▶ [About this task] Leave out any pictures and transcribe all other data below exactly.

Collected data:

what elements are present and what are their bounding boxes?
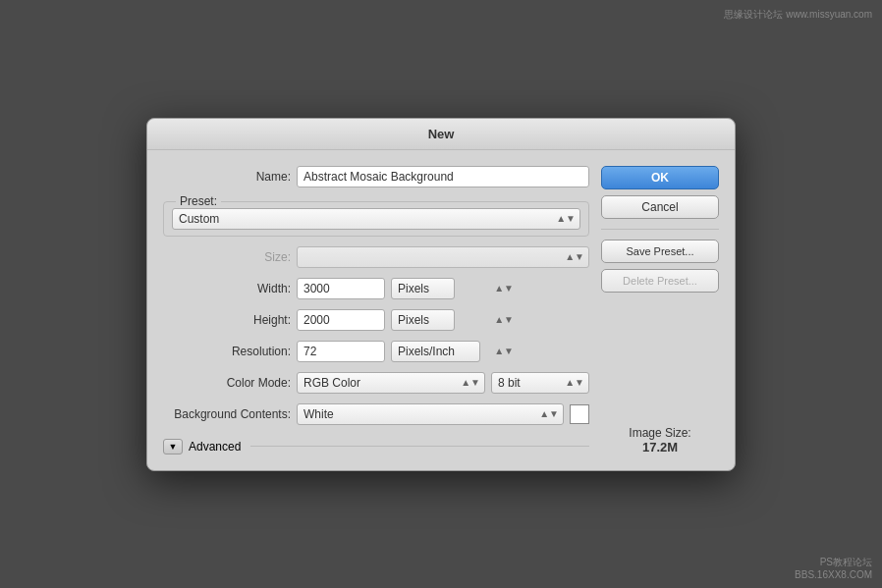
- height-row: Height: Pixels ▲▼: [163, 309, 589, 331]
- resolution-unit-select[interactable]: Pixels/Inch: [391, 341, 480, 362]
- cancel-button[interactable]: Cancel: [601, 195, 719, 219]
- button-divider: [601, 229, 719, 230]
- preset-group: Preset: Custom ▲▼: [163, 201, 589, 237]
- bg-contents-select-wrap: White ▲▼: [297, 403, 564, 425]
- name-label: Name:: [163, 170, 291, 184]
- watermark-bottom: PS教程论坛BBS.16XX8.COM: [795, 556, 872, 580]
- width-input[interactable]: [297, 278, 385, 299]
- advanced-toggle-button[interactable]: ▼: [163, 439, 183, 454]
- resolution-input[interactable]: [297, 341, 385, 362]
- width-row: Width: Pixels ▲▼: [163, 278, 589, 299]
- bg-contents-label: Background Contents:: [163, 407, 291, 421]
- name-row: Name:: [163, 166, 589, 187]
- bitdepth-select[interactable]: 8 bit: [491, 372, 589, 394]
- preset-overlay-label: Preset:: [176, 194, 221, 208]
- resolution-unit-arrow-icon: ▲▼: [494, 347, 514, 356]
- height-input[interactable]: [297, 309, 385, 331]
- size-row: Size: ▲▼: [163, 246, 589, 268]
- resolution-unit-wrap: Pixels/Inch ▲▼: [391, 341, 519, 362]
- height-unit-select[interactable]: Pixels: [391, 309, 455, 331]
- bg-contents-row: Background Contents: White ▲▼: [163, 403, 589, 425]
- advanced-label: Advanced: [189, 440, 241, 454]
- size-select[interactable]: [297, 246, 589, 268]
- bg-contents-select[interactable]: White: [297, 403, 564, 425]
- width-label: Width:: [163, 282, 291, 295]
- size-select-wrap: ▲▼: [297, 246, 589, 268]
- name-input[interactable]: [297, 166, 589, 187]
- width-unit-select[interactable]: Pixels: [391, 278, 455, 299]
- image-size-value: 17.2M: [601, 440, 719, 454]
- resolution-label: Resolution:: [163, 345, 291, 358]
- advanced-divider: [250, 446, 589, 447]
- dialog-new: New Name: Preset: Custom ▲▼: [146, 118, 736, 471]
- advanced-row: ▼ Advanced: [163, 439, 589, 454]
- color-swatch[interactable]: [570, 404, 589, 424]
- resolution-row: Resolution: Pixels/Inch ▲▼: [163, 341, 589, 362]
- colormode-row: Color Mode: RGB Color ▲▼ 8 bit ▲▼: [163, 372, 589, 394]
- dialog-form: Name: Preset: Custom ▲▼ Size:: [163, 166, 589, 454]
- image-size-section: Image Size: 17.2M: [601, 397, 719, 454]
- size-label: Size:: [163, 250, 291, 264]
- colormode-label: Color Mode:: [163, 376, 291, 390]
- dialog-buttons: OK Cancel Save Preset... Delete Preset..…: [601, 166, 719, 454]
- colormode-select[interactable]: RGB Color: [297, 372, 485, 394]
- width-unit-arrow-icon: ▲▼: [494, 284, 514, 294]
- height-label: Height:: [163, 313, 291, 327]
- delete-preset-button[interactable]: Delete Preset...: [601, 269, 719, 293]
- preset-select[interactable]: Custom: [172, 208, 580, 230]
- height-unit-wrap: Pixels ▲▼: [391, 309, 519, 331]
- image-size-label: Image Size:: [601, 426, 719, 440]
- height-unit-arrow-icon: ▲▼: [494, 315, 514, 325]
- dialog-title: New: [147, 119, 735, 150]
- ok-button[interactable]: OK: [601, 166, 719, 189]
- width-unit-wrap: Pixels ▲▼: [391, 278, 519, 299]
- preset-select-wrap: Custom ▲▼: [172, 208, 580, 230]
- colormode-select-wrap: RGB Color ▲▼: [297, 372, 485, 394]
- watermark-top: 思缘设计论坛 www.missyuan.com: [724, 8, 872, 22]
- save-preset-button[interactable]: Save Preset...: [601, 240, 719, 263]
- bitdepth-select-wrap: 8 bit ▲▼: [491, 372, 589, 394]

▶ [Reply to the exercise]
what elements are present and what are their bounding boxes?
- height-row: Height: Pixels ▲▼: [163, 309, 589, 331]
- resolution-unit-select[interactable]: Pixels/Inch: [391, 341, 480, 362]
- cancel-button[interactable]: Cancel: [601, 195, 719, 219]
- button-divider: [601, 229, 719, 230]
- preset-group: Preset: Custom ▲▼: [163, 201, 589, 237]
- bg-contents-select-wrap: White ▲▼: [297, 403, 564, 425]
- name-label: Name:: [163, 170, 291, 184]
- watermark-bottom: PS教程论坛BBS.16XX8.COM: [795, 556, 872, 580]
- width-input[interactable]: [297, 278, 385, 299]
- advanced-toggle-button[interactable]: ▼: [163, 439, 183, 454]
- resolution-input[interactable]: [297, 341, 385, 362]
- width-row: Width: Pixels ▲▼: [163, 278, 589, 299]
- bg-contents-label: Background Contents:: [163, 407, 291, 421]
- name-row: Name:: [163, 166, 589, 187]
- bitdepth-select[interactable]: 8 bit: [491, 372, 589, 394]
- preset-overlay-label: Preset:: [176, 194, 221, 208]
- resolution-unit-arrow-icon: ▲▼: [494, 347, 514, 356]
- height-input[interactable]: [297, 309, 385, 331]
- size-row: Size: ▲▼: [163, 246, 589, 268]
- resolution-unit-wrap: Pixels/Inch ▲▼: [391, 341, 519, 362]
- height-unit-select[interactable]: Pixels: [391, 309, 455, 331]
- bg-contents-row: Background Contents: White ▲▼: [163, 403, 589, 425]
- advanced-label: Advanced: [189, 440, 241, 454]
- size-select[interactable]: [297, 246, 589, 268]
- bg-contents-select[interactable]: White: [297, 403, 564, 425]
- width-label: Width:: [163, 282, 291, 295]
- size-select-wrap: ▲▼: [297, 246, 589, 268]
- name-input[interactable]: [297, 166, 589, 187]
- width-unit-select[interactable]: Pixels: [391, 278, 455, 299]
- image-size-value: 17.2M: [601, 440, 719, 454]
- resolution-label: Resolution:: [163, 345, 291, 358]
- advanced-divider: [250, 446, 589, 447]
- dialog-new: New Name: Preset: Custom ▲▼: [146, 118, 736, 471]
- advanced-row: ▼ Advanced: [163, 439, 589, 454]
- color-swatch[interactable]: [570, 404, 589, 424]
- resolution-row: Resolution: Pixels/Inch ▲▼: [163, 341, 589, 362]
- colormode-row: Color Mode: RGB Color ▲▼ 8 bit ▲▼: [163, 372, 589, 394]
- dialog-form: Name: Preset: Custom ▲▼ Size:: [163, 166, 589, 454]
- image-size-section: Image Size: 17.2M: [601, 397, 719, 454]
- size-label: Size:: [163, 250, 291, 264]
- colormode-label: Color Mode:: [163, 376, 291, 390]
- dialog-buttons: OK Cancel Save Preset... Delete Preset..…: [601, 166, 719, 454]
- colormode-select[interactable]: RGB Color: [297, 372, 485, 394]
- width-unit-arrow-icon: ▲▼: [494, 284, 514, 294]
- height-label: Height:: [163, 313, 291, 327]
- delete-preset-button[interactable]: Delete Preset...: [601, 269, 719, 293]
- preset-select[interactable]: Custom: [172, 208, 580, 230]
- height-unit-wrap: Pixels ▲▼: [391, 309, 519, 331]
- image-size-label: Image Size:: [601, 426, 719, 440]
- height-unit-arrow-icon: ▲▼: [494, 315, 514, 325]
- dialog-title: New: [147, 119, 735, 150]
- ok-button[interactable]: OK: [601, 166, 719, 189]
- width-unit-wrap: Pixels ▲▼: [391, 278, 519, 299]
- preset-select-wrap: Custom ▲▼: [172, 208, 580, 230]
- colormode-select-wrap: RGB Color ▲▼: [297, 372, 485, 394]
- watermark-top: 思缘设计论坛 www.missyuan.com: [724, 8, 872, 22]
- save-preset-button[interactable]: Save Preset...: [601, 240, 719, 263]
- bitdepth-select-wrap: 8 bit ▲▼: [491, 372, 589, 394]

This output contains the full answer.